## Step 1: Environment Setup


First, we install all necessary libraries:

In [None]:
!pip install langchain langchain-experimental langchain-community langchain-openai openai chromadb pypdf sentence_transformers gradio langchain-together

These libraries provide the tools needed for document processing, vector storage, and interaction with OpenAI’s language models.

<hr>

## Step 2: Document Loading

We load the documents using Langchain’s community document loaders:

In [None]:
import os

#document loader
from langchain_community.document_loaders import PyPDFLoader

# vector store
from langchain_community.vectorstores import Chroma

#llm
from langchain_openai import OpenAI



In [None]:
pages[16]

The **PyPDFLoader** class helps in loading PDF documents, which will be used to train our chatbot.



<hr>

## Step 3: Splitting the Documents

To handle large documents, we split them into smaller chunks:

In [None]:
from langchain.text_splitter import RecursiveCharacterTextSplitter

def split_docs(documents, chunk_size=500, chunk_overlap=100):
  text_splitter = RecursiveCharacterTextSplitter(chunk_size=500, chunk_overlap=100)
  docs = text_splitter.split_documents(documents)
  return docs

In [None]:
new_pages = split_docs(pages)
len(new_pages)

This ensures that our model can process the text efficiently by breaking it into manageable pieces.

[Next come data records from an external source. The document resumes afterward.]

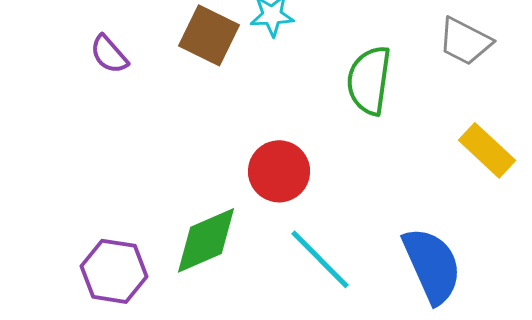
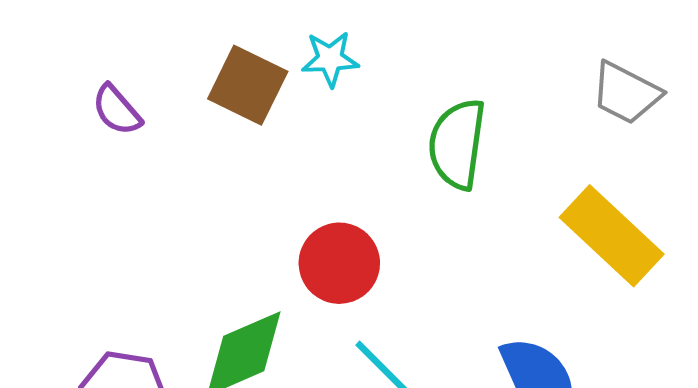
gray trapezoid: (465, 41) -> (626, 93), moved
yellow rectangle: (487, 150) -> (612, 236), size x1.4

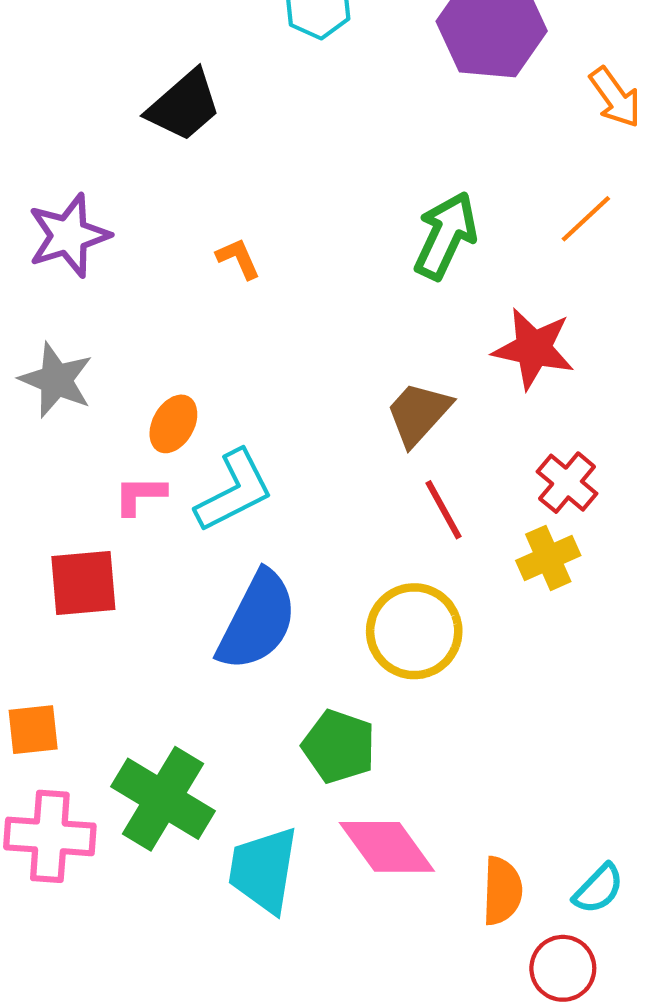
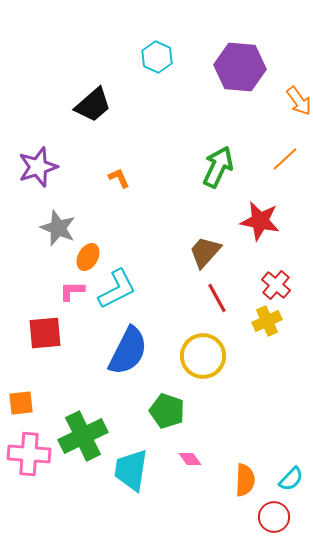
gray star: (56, 380) -> (58, 228), moved
green cross: (163, 799) -> (83, 436), turned 33
pink diamond: (387, 847) -> (190, 459), size x0.5

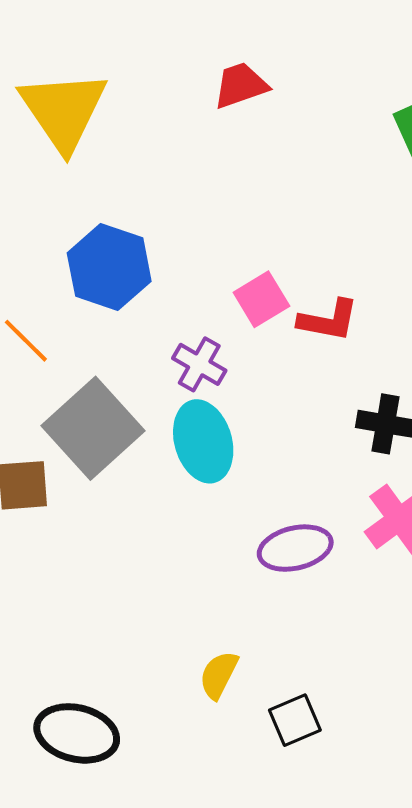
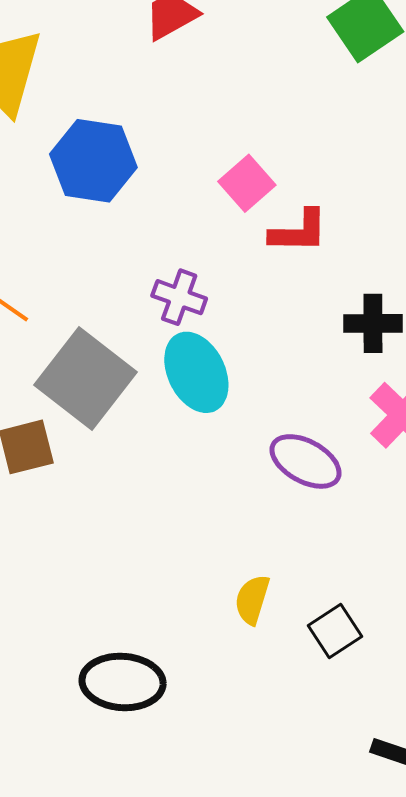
blue hexagon: (109, 267) -> (93, 161), moved
pink square: (261, 299) -> (247, 183), moved
purple ellipse: (295, 548) -> (306, 461), turned 52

__Some overlapping of words will be done....__

In [None]:
new_pages[500].page_content

In [None]:
new_pages[499].page_content

## Step 4: Creating Embeddings

Next, we create embeddings for the document chunks using a Sentence Transformer model:

**SENTENCE TRANSFORMER:** A Sentence Transformer is a type of deep learning model designed to generate embeddings (numerical representations) of sentences or text chunks. These embeddings capture semantic meaning and can be used for various natural language processing tasks such as similarity search, clustering, and classification. The model is typically built using transformer architecture, like BERT, and fine-tuned for sentence-level tasks.

In [None]:
from langchain_community.embeddings.sentence_transformer import (
    SentenceTransformerEmbeddings,
)

embedding_function = SentenceTransformerEmbeddings(model_name="all-MiniLM-L6-v2")

db = Chroma.from_documents(new_pages, embedding_function)

The __embeddings__ help in converting text data into numerical format, which is necessary for similarity searches.

## Step 5: Setting Up the Language Model

We configure the language model using the Together library:

In [None]:
from langchain_together import Together


llm = Together(
    model="meta-llama/Llama-2-70b-chat-hf",
    max_tokens=256,
    temperature=0,
    top_k=1,
    together_api_key="ENTER YOUR API KEY"

    #https://api.together.ai/settings/api-keys
)

This setup specifies the model parameters and API key required to use the meta-llama model.

## Step 6: Configuring the Retriever

We set up the retriever with a similarity threshold to ensure relevant responses:

In [None]:
retriever = db.as_retriever(similarity_score_threshold = 0.9)

This retriever helps in fetching the most relevant document chunks based on the user's query.



<hr>

## Step 7: Defining the Prompt Template

We define a prompt template that structures the input for the language model:

In [None]:
from langchain.prompts import PromptTemplate
prompt_template = """Please answer questions related AWS (Amazon web services). Try explaining in simple words. Answer in less than 100 words. If you don't know the answer simply respond as "Don't know man!"
 CONTEXT: {context}
 QUESTION: {question}"""

PROMPT = PromptTemplate(template = f"[INST] {prompt_template} [/INST]", input_variables=["context", "question"])

This template guides the language model on how to respond to queries.

## Step 8: Creating the QA Chain


We create a RetrievalQA chain using the defined components:

In [None]:
from langchain.chains import RetrievalQA
chain = RetrievalQA.from_chain_type(
    llm = llm,
    chain_type='stuff',
    retriever= retriever,
    input_key = 'query',
    return_source_documents = True,
    chain_type_kwargs={"prompt":PROMPT},
    verbose=True

)

The RetrievalQA chain combines the language model and retriever to generate responses based on the input query.

## Step 9: Testing the Chatbot

Finally, we test the chatbot by inputting queries and getting responses:

In [None]:
query = input()
response = chain(query)
response['result']

This step allows users to interact with the chatbot and receive answers to their AWS-related questions.